Sitting on the beach with dark clouds in the sky above lent an air of realism to the storm in Act I, and after Grimes re-enters and stands alone to intone his soliloquy Now the Great Bear and Pleiades … the clouds parted to reveal an almost-full moon, which vanished immediately he finished. Lucy Carter’s atmospheric lighting gave him an eerie glow, despite the fact that it remained daylight until the start of Act II. The rest was in darkness, and during the fifth sea interlude at the start of Act III Grimes staggers on carrying the boy’s coat, hiding it under part of the set, after which colourful lights spring to life giving the final tavern scene a merry appeal before the denouement.
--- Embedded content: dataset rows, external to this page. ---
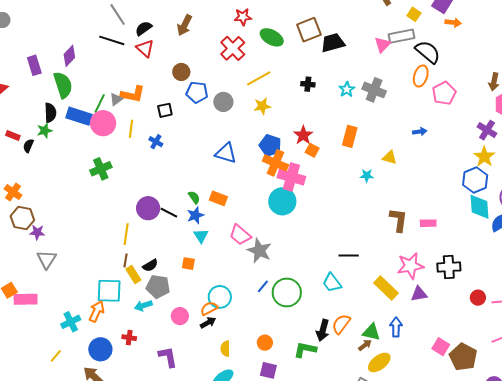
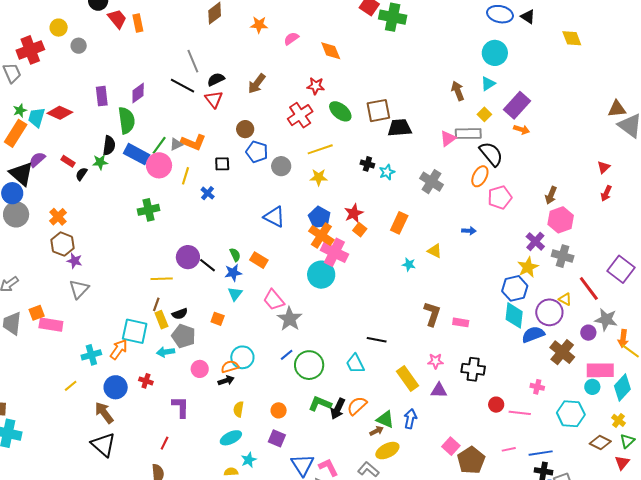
cyan star: (347, 89) -> (387, 172), moved
yellow line: (126, 234) -> (162, 279), turned 70
pink star: (410, 266) -> (436, 361), size x0.6
green L-shape: (305, 350) -> (320, 404), moved

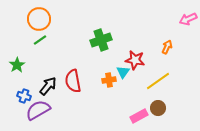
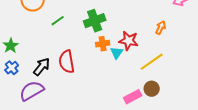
green line: (40, 40) -> (58, 21), moved
orange cross: (109, 80) -> (103, 44), moved
blue cross: (24, 96) -> (12, 68), moved, turned 32

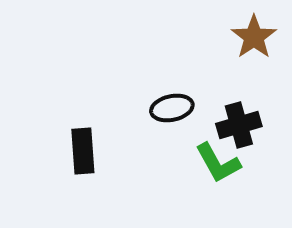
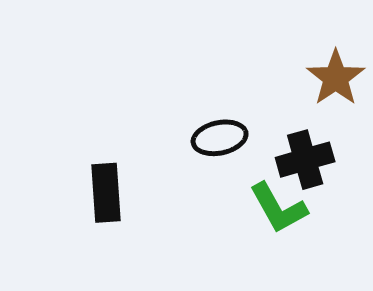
brown star: (254, 37) -> (336, 78), moved

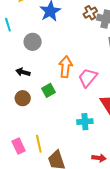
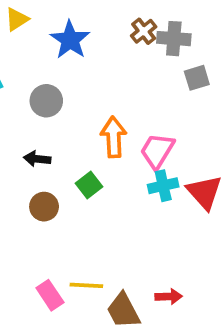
cyan cross: (85, 122) -> (163, 186), moved
yellow line: (39, 144) -> (86, 285), turned -66
red arrow: (99, 158) -> (169, 297), moved

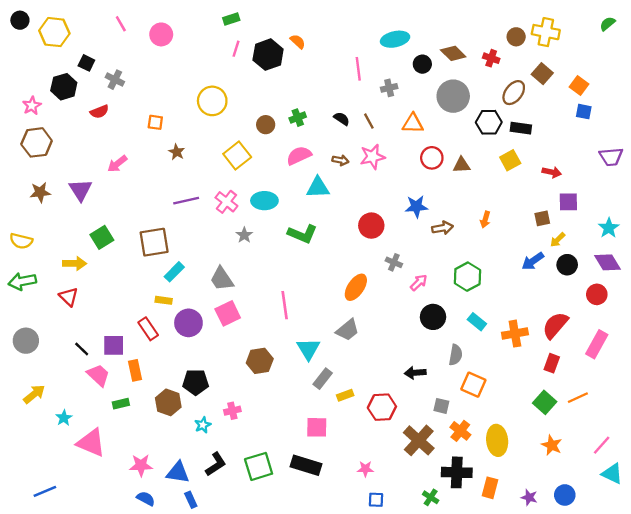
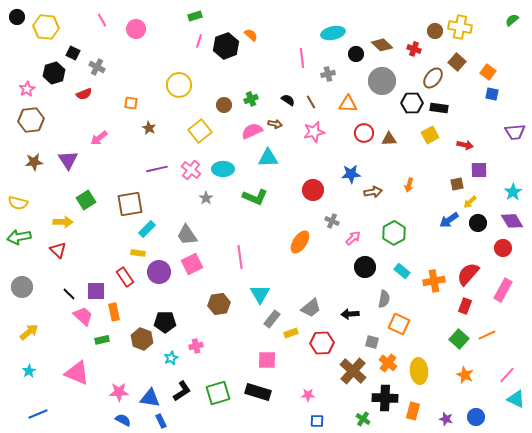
brown arrow: (340, 160) -> (275, 124), moved
gray trapezoid: (348, 330) -> (311, 308), moved
cyan star: (64, 418) -> (29, 371), moved

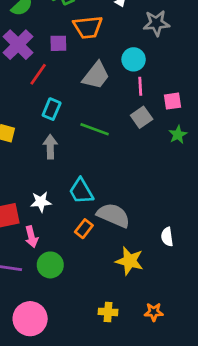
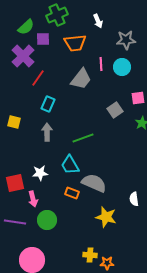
purple square: (58, 43) -> (43, 39), moved
cyan circle: (134, 59) -> (122, 67), moved
pink line: (140, 86) -> (101, 64), moved
green line: (95, 129) -> (83, 138), moved, turned -40
orange rectangle: (84, 229) -> (72, 193), turned 72
orange star: (154, 312) -> (107, 263), moved

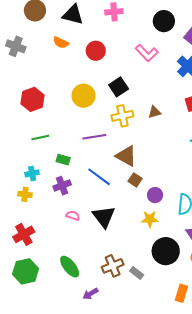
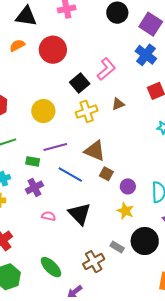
orange semicircle: (61, 43) -> (17, 45), turned 133
red circle: (96, 51) -> (53, 50), size x1.4
pink L-shape: (147, 53) -> (106, 69), moved, turned -80
yellow circle: (84, 96) -> (43, 111), moved
purple line: (94, 137) -> (55, 147), moved
yellow star: (150, 219) -> (125, 211), turned 30
gray rectangle: (137, 273) -> (117, 247), moved

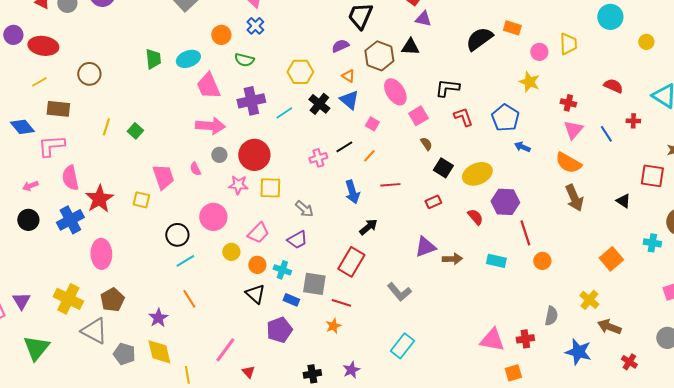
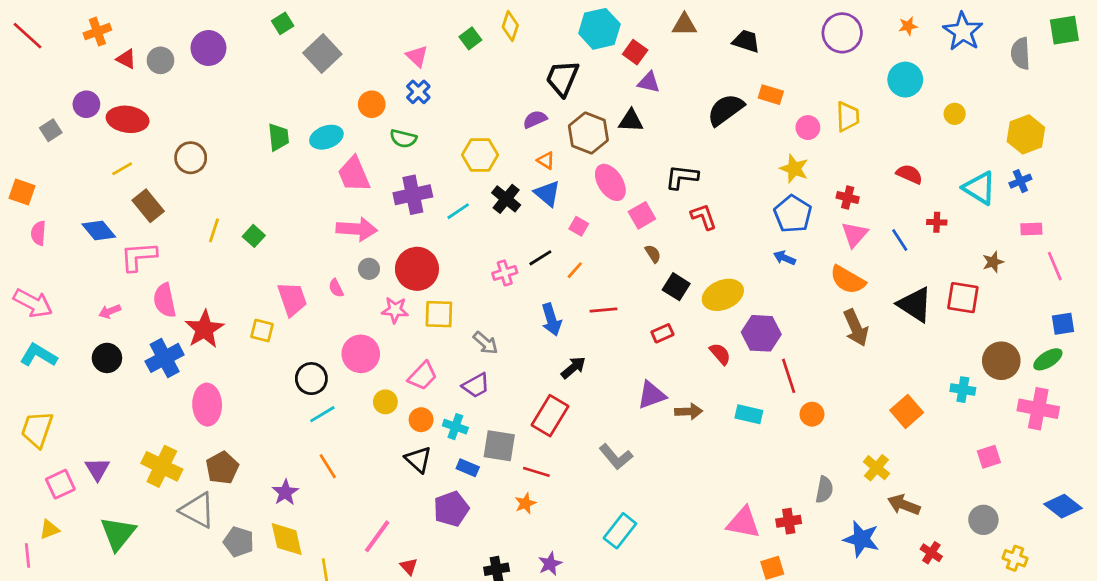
brown rectangle: (58, 109) -> (148, 206), turned 45
blue pentagon: (505, 118) -> (793, 214), moved
black triangle: (623, 201) -> (915, 304), moved, size x1.8

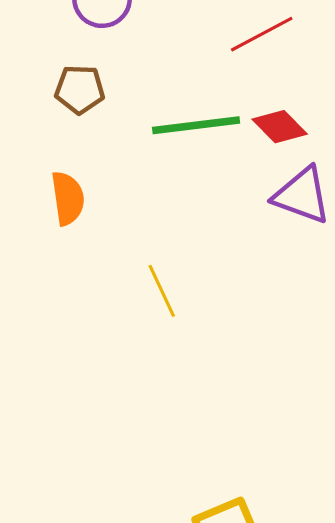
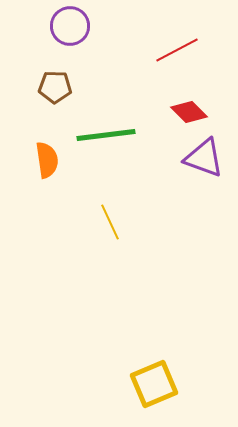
green line: (196, 125) -> (106, 135), moved

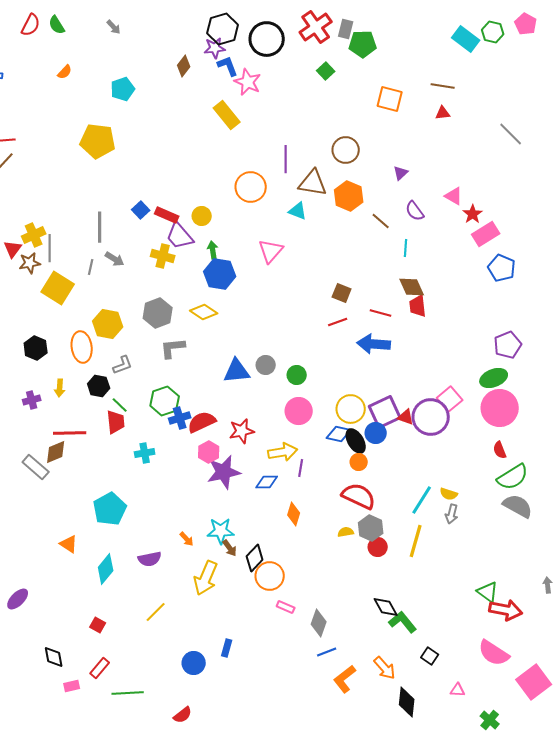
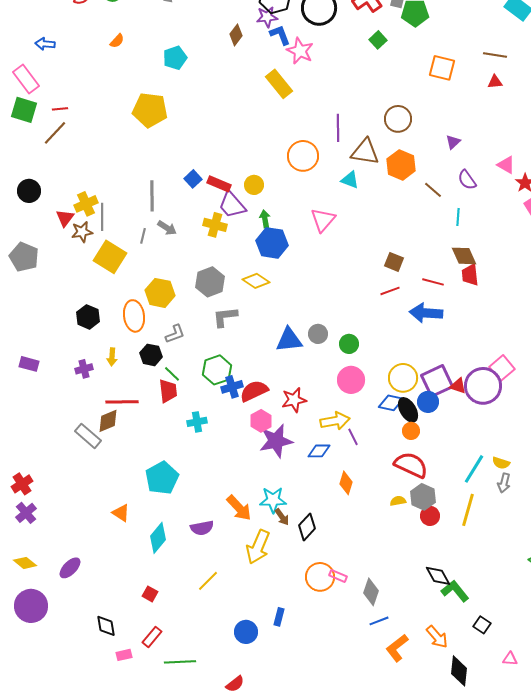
purple line: (301, 468) -> (353, 437), turned -36
orange arrow: (187, 539) -> (239, 508), size x1.8
orange circle: (270, 576) -> (320, 577), moved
The later scene where Giselle Allen as Ellen Orford and David Kempster as Captain Balstrode confer and come to their uncomfortable conclusions, while Catherine Wyn-Rogers as Mrs Sedley peeps round corners, following the conversation, was beautifully done. All three of these singers gave excellent performances, with other fine individual contributions, particularly from Charles Rice as Ned Keene the apothecary, and Robert Murray as Bob Boles, whose drunken sanctimony is tolerated, except when he attacks the nieces. They and Auntie were well portrayed by Alexandra Hutton, Charmian Bedford, and Gaynor Keeble.
Good physicality in this production, as when Grimes hits Ellen or when he roughly threatens the boy, and Ned Keene almost comes to blows with Hobson the Carter in Act I. Very fine acting and singing all round under excellent musical direction from Steuart Bedford, who pre-recorded the Britten Pears orchestra playing in the concert hall at Snape Maltings.
With microphones on the singers they could be heard even if they turned away, as they did when looking out to sea for the sinking boat, witnessing Grimes’s dreams slide into the depths of the North Sea. Despite seaside wind and rain as potential enemies this risky undertaking was a triumph — a compelling production I shall not easily forget.